Hyperkalemia is a time-critical emergency where the order of operations is rigid: get the ECG, give IV calcium to stabilize the myocardium, shift K⁺ intracellularly with insulin + dextrose (± albuterol, ± bicarbonate if acidemic), and then eliminate K⁺ with loop diuretic, oral binder, or — definitively in ESRD/refractory cases — emergent hemodialysis.

Board pearl: The single most missed wrong-answer trap is "give more calcium" when the K⁺ remains elevated — calcium buys time; only shift and elimination actually lower potassium. Master that distinction and the majority of Step 3 hyperkalemia stems become straightforward.

The triage rule: Any peaked T, widened QRS, P-wave loss, sine wave, K⁺ ≥6.5, or symptomatic patient → full protocol starting with calcium gluconate 1–2 g IV. Calcium stabilizes but does not lower K⁺.
The three-step paradigm: Stabilize (calcium, 1–3 min onset, 30–60 min duration) → Shift (insulin 10 U + D50, 15–30 min onset, 4–6 h duration; albuterol 10–20 mg neb; bicarbonate if acidemic) → Eliminate (loop diuretic if making urine; SZC or patiromer; hemodialysis for anuric, ESRD, or refractory).
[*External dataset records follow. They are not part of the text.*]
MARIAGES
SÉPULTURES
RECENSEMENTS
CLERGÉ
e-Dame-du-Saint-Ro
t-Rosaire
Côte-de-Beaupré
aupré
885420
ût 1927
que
Cause-specific pearls: Digoxin toxicity → immune Fab, avoid calcium dogmatically. Adrenal crisis → hydrocortisone. CAH neonate → hydrocortisone + NS. Rhabdo/TLS → aggressive hydration. Pseudohyperkalemia in marked leukocytosis/thrombocytosis → plasma K⁺, not serum.
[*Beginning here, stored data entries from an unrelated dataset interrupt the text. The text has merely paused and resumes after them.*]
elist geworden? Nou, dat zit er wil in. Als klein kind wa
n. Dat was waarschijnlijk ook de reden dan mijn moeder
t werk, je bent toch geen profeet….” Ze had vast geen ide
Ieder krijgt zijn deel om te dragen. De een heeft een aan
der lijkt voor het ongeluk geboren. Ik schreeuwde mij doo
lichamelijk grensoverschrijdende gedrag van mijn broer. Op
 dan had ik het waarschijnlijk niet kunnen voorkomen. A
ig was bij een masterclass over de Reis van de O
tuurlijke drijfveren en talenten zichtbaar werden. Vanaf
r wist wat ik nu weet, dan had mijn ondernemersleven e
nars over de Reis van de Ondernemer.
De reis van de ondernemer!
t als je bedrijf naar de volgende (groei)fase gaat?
Longitudinal Step 3 thinking: Don't reflexively abandon RAAS blockade in HFrEF/CKD — add patiromer or SZC to preserve mortality-reducing therapy. Counsel on salt substitutes and "sick-day rules." Schedule BMP within 48–72 h of discharge, monitor glucose q1h × 6h after insulin, and recognize iatrogenic hyperkalemia as a reportable patient safety event.